For example, my picture on the Athenaeum page is titled: 2020_MacEveny_staffphoto.jpg.

Image Compression

We’ve all seen web sites which take forever to load. Often this is due to the use of oversized images or a slow connection. Compression of the image can reduce the size of your image files, while not sacrificing apparent image quality. Many photo editors have tools inside of the program to compress and preview your images. Often you can compress an image to half the original size or better without noticing any image degradation. You may find it best to save your original file, then compress a copy and compare the image to the original to determine if image quality is still acceptable. Continue to do this until you find one which is not acceptable, and then go back to the last acceptable version. Remember to compress copies of the original image, as compressing an image which is already compressed can give you distorted results.

Alt-text

Also called “alt tags” and “alt descriptions,” alt text is the written copy that appears in place of an image on a webpage if the image fails to load on a user’s screen. This text helps screen-reading tools describe images to visually impaired readers and allows search engines to better crawl and rank your website. Accessibility matters; please use this capability for each image! WordPress gives you a text block to easily enter alt-text content.

Basic concepts

Pixels vs Inches

Digital images consist of thousands of tiny individual squares, called pixels. When discussing image size for website photos, ultimately all that matters is the number of pixels contained in the file. Do not pay attention to the PPI/pixels-per-inch count, nor the inch/cm measurement from your image editing software. 
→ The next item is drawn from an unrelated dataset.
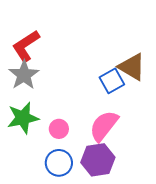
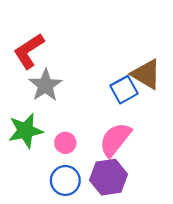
gray star: (24, 75) -> (45, 85), moved

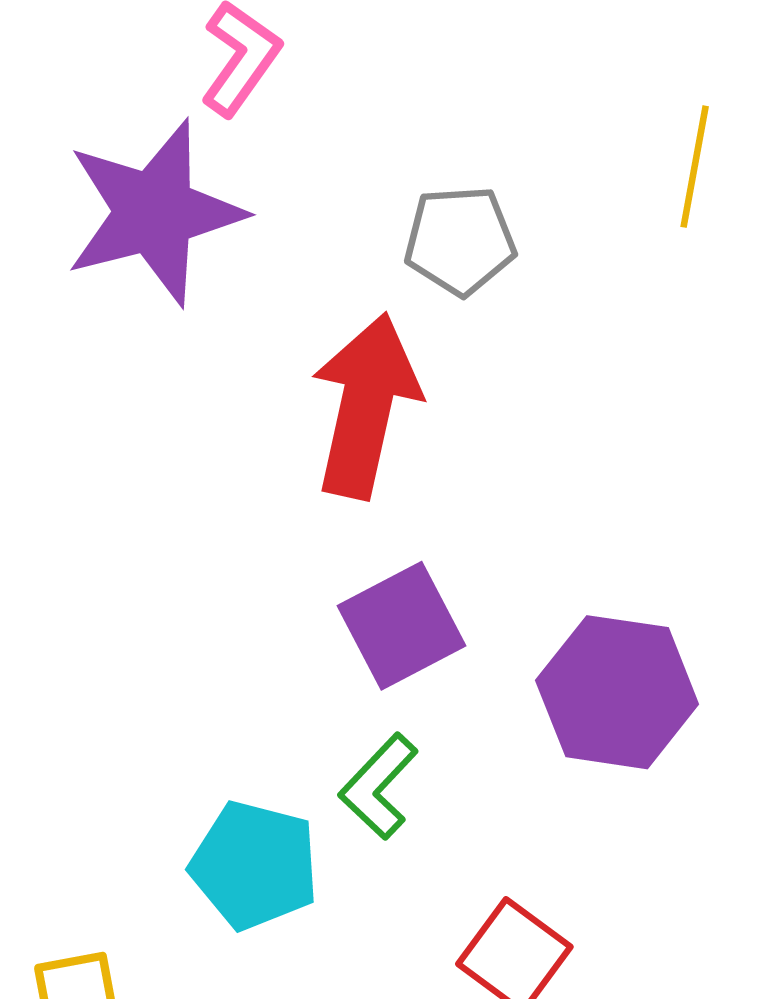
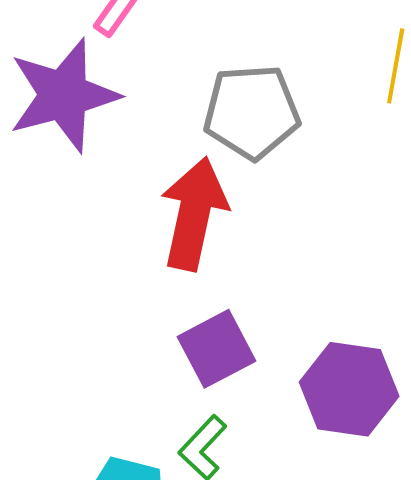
gray pentagon: (460, 241) -> (252, 112), size x1.4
We want to keep image resolution (as measured in pixels) reasonable, and file size in Kbytes or Mbytes small, for optimum page load time and storage management.

File Size

Your file size is measured in kilobytes or megabytes. While dimensions of your image or one factor contributing to file size, other factors include level of detail, compression, and file type.

A late model phone cam takes 12 megapixel photos. That is 4000 x 3000 pixels, which is a large file with an incredible amount of detail. By comparison, my MacBook Pro screen is 2560 x 1600 pixels, and my phone screen is considerably smaller.

We suggest that for website photo purposes a maximum 1200 pixels in any dimension is a good maximum size, and our file size upload maximum for the site is 2 Mb.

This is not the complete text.